[What needs to be done] Copy every line of the following data that includes the string "item".
┏━━
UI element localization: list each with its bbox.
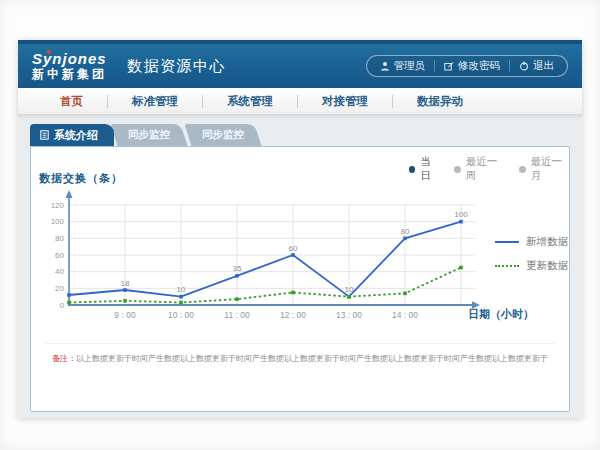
svg-text:80: 80 <box>55 234 64 243</box>
user-button[interactable]: 管理员 <box>371 59 435 73</box>
radio-dot-icon <box>454 166 460 173</box>
svg-text:100: 100 <box>51 217 65 226</box>
nav-item-standard-mgmt[interactable]: 标准管理 <box>108 94 202 109</box>
tab-label: 系统介绍 <box>54 128 98 143</box>
svg-text:18: 18 <box>121 279 130 288</box>
svg-text:10: 10 <box>345 285 354 294</box>
radio-last-month[interactable]: 最近一月 <box>519 155 569 183</box>
tab-sync-monitor-2[interactable]: 同步监控 <box>184 124 261 146</box>
user-icon <box>380 61 390 71</box>
x-axis-title: 日期（小时） <box>468 307 534 322</box>
logo-accent-dot <box>47 50 51 54</box>
footnote-prefix: 备注： <box>52 354 76 363</box>
footnote-text: 以上数据更新于时间产生数据以上数据更新于时间产生数据以上数据更新于时间产生数据以… <box>76 354 548 363</box>
svg-text:0: 0 <box>60 301 65 310</box>
svg-text:80: 80 <box>401 227 410 236</box>
svg-text:9 : 00: 9 : 00 <box>114 310 136 320</box>
svg-text:60: 60 <box>289 244 298 253</box>
green-dotted-swatch <box>495 265 519 267</box>
radio-dot-icon <box>409 166 415 173</box>
svg-text:14 : 00: 14 : 00 <box>392 310 418 320</box>
main-nav: 首页 标准管理 系统管理 对接管理 数据异动 <box>18 88 582 115</box>
power-icon <box>519 61 529 71</box>
y-axis-title: 数据交换（条） <box>39 171 123 186</box>
content-area: 系统介绍 同步监控 同步监控 当日 最近一周 <box>18 115 582 418</box>
panel-divider <box>45 343 555 344</box>
page-title: 数据资源中心 <box>127 57 226 76</box>
screenshot-canvas: Synjones 新中新集团 数据资源中心 管理员 <box>0 0 600 450</box>
legend-item-new-data: 新增数据 <box>495 235 568 249</box>
svg-text:20: 20 <box>55 284 64 293</box>
app-window: Synjones 新中新集团 数据资源中心 管理员 <box>18 40 582 418</box>
logout-button[interactable]: 退出 <box>510 59 563 73</box>
tab-label: 同步监控 <box>128 128 170 142</box>
chart-legend: 新增数据 更新数据 <box>495 235 568 273</box>
logo-text: Synjones <box>32 51 107 67</box>
svg-text:60: 60 <box>55 251 64 260</box>
document-icon <box>40 130 49 140</box>
edit-icon <box>444 61 454 71</box>
svg-text:35: 35 <box>233 264 242 273</box>
tab-system-intro[interactable]: 系统介绍 <box>30 124 114 146</box>
svg-text:10 : 00: 10 : 00 <box>168 310 194 320</box>
nav-item-system-mgmt[interactable]: 系统管理 <box>203 94 297 109</box>
radio-dot-icon <box>519 166 525 173</box>
radio-today[interactable]: 当日 <box>409 155 439 183</box>
nav-item-home[interactable]: 首页 <box>36 94 107 109</box>
nav-item-interface-mgmt[interactable]: 对接管理 <box>298 94 392 109</box>
time-range-filter: 当日 最近一周 最近一月 <box>409 155 569 183</box>
radio-last-week[interactable]: 最近一周 <box>454 155 504 183</box>
footnote: 备注：以上数据更新于时间产生数据以上数据更新于时间产生数据以上数据更新于时间产生… <box>31 353 569 364</box>
tab-label: 同步监控 <box>202 128 244 142</box>
svg-text:40: 40 <box>55 267 64 276</box>
svg-text:12 : 00: 12 : 00 <box>280 310 306 320</box>
tab-bar: 系统介绍 同步监控 同步监控 <box>30 124 258 146</box>
svg-text:120: 120 <box>51 201 65 210</box>
change-password-button[interactable]: 修改密码 <box>435 59 509 73</box>
nav-item-data-change[interactable]: 数据异动 <box>393 94 487 109</box>
company-logo: Synjones 新中新集团 <box>32 51 107 81</box>
svg-text:11 : 00: 11 : 00 <box>224 310 250 320</box>
svg-text:10: 10 <box>177 285 186 294</box>
svg-text:100: 100 <box>454 210 468 219</box>
chart-panel: 当日 最近一周 最近一月 数据交换（条） 0204060801001209 : … <box>30 146 570 412</box>
line-chart: 0204060801001209 : 0010 : 0011 : 0012 : … <box>41 189 491 329</box>
tab-sync-monitor-1[interactable]: 同步监控 <box>110 124 187 146</box>
logo-subtext: 新中新集团 <box>32 67 107 81</box>
legend-item-updated-data: 更新数据 <box>495 259 568 273</box>
user-actions-group: 管理员 修改密码 退出 <box>366 55 569 77</box>
svg-text:13 : 00: 13 : 00 <box>336 310 362 320</box>
app-header: Synjones 新中新集团 数据资源中心 管理员 <box>18 40 582 88</box>
blue-line-swatch <box>495 241 519 243</box>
┗━━
[Response to this task]
nav-item-standard-mgmt[interactable]: 标准管理 <box>108 94 202 109</box>
legend-item-new-data: 新增数据 <box>495 235 568 249</box>
nav-item-system-mgmt[interactable]: 系统管理 <box>203 94 297 109</box>
nav-item-home[interactable]: 首页 <box>36 94 107 109</box>
nav-item-interface-mgmt[interactable]: 对接管理 <box>298 94 392 109</box>
nav-item-data-change[interactable]: 数据异动 <box>393 94 487 109</box>
legend-item-updated-data: 更新数据 <box>495 259 568 273</box>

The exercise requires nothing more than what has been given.